Fruit of the Poisoned Tree by Joyce and Jim Lavene

Publisher: Berkley Prime Crime ISBN 0 425 20967 9

Reviewed by Karen Treanor, New Mystery Reader

This is probably the best crime-writing couple since Frances and Richard
Lockridge.  I'd love to know who does which bit: the encyclopedic botanical
information, the character creation, the fiendish plot twists--it all goes
together seamlessly, so that you're not aware of any "he wrote" and "she wrote" sections.

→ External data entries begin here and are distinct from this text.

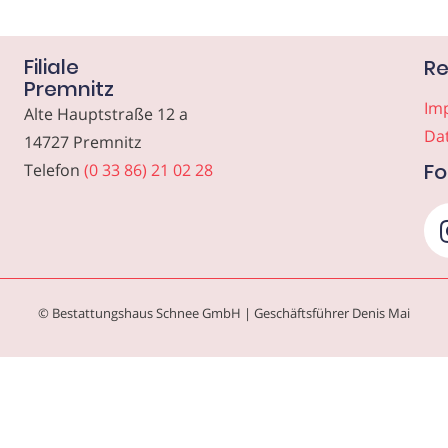
Filiale
Re
Premnitz
Im
Alte Hauptstraße 12 a
Da
14727 Premnitz
Fo
Telefon
(0 33 86) 21 02 28
© Bestattungshaus Schnee GmbH | Geschäftsführer Denis Mai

Dr Margaret ("Peggy", off course) Lee runs a popular garden center in North
Carolina and does a little gentle sleuthing on the side.  Her policeman son
Paul and his superior officer wish she wouldn't, but when Peggy's friend Beth
is accused of being responsible for the murder of her mother-in-law and worse, of having somehow brought about her husband's death in a car accident, Peggy can't just let the law take its course.  For one thing it's too slow, and for another, it's going in the wrong direction.

Thanks to her vast knowledge of plants and their byproducts, Peggy soon
discovers how Jim came to have the car accident, but this just makes things
worse for Beth, because the police think she could still be responsible through an intermediary of some sort.  Peggy digs deeper and proves that three other men at the same meeting in New York suffered problems from the same contaminant.  That gets Beth off the hook for that crime, but still leaves her dangling with the mother-in-law murder.

In between bouts of detecting, Peggy tries to keep her garden center on a even keel, dispenses advice about various relationships when her staff, her son and her potential daughter-in-law come to cry on her shoulder, and battles to keep her huge house out of the greedy paws of her dead husband's family.  Oh, and she also teaches part-time at the local college.

If you like mysteries that give you an in-depth look into the characters' lives,
and inform you about something you didn't know much about (in this case,
botanical poisons), you will enjoy this no end.  Highly recommended.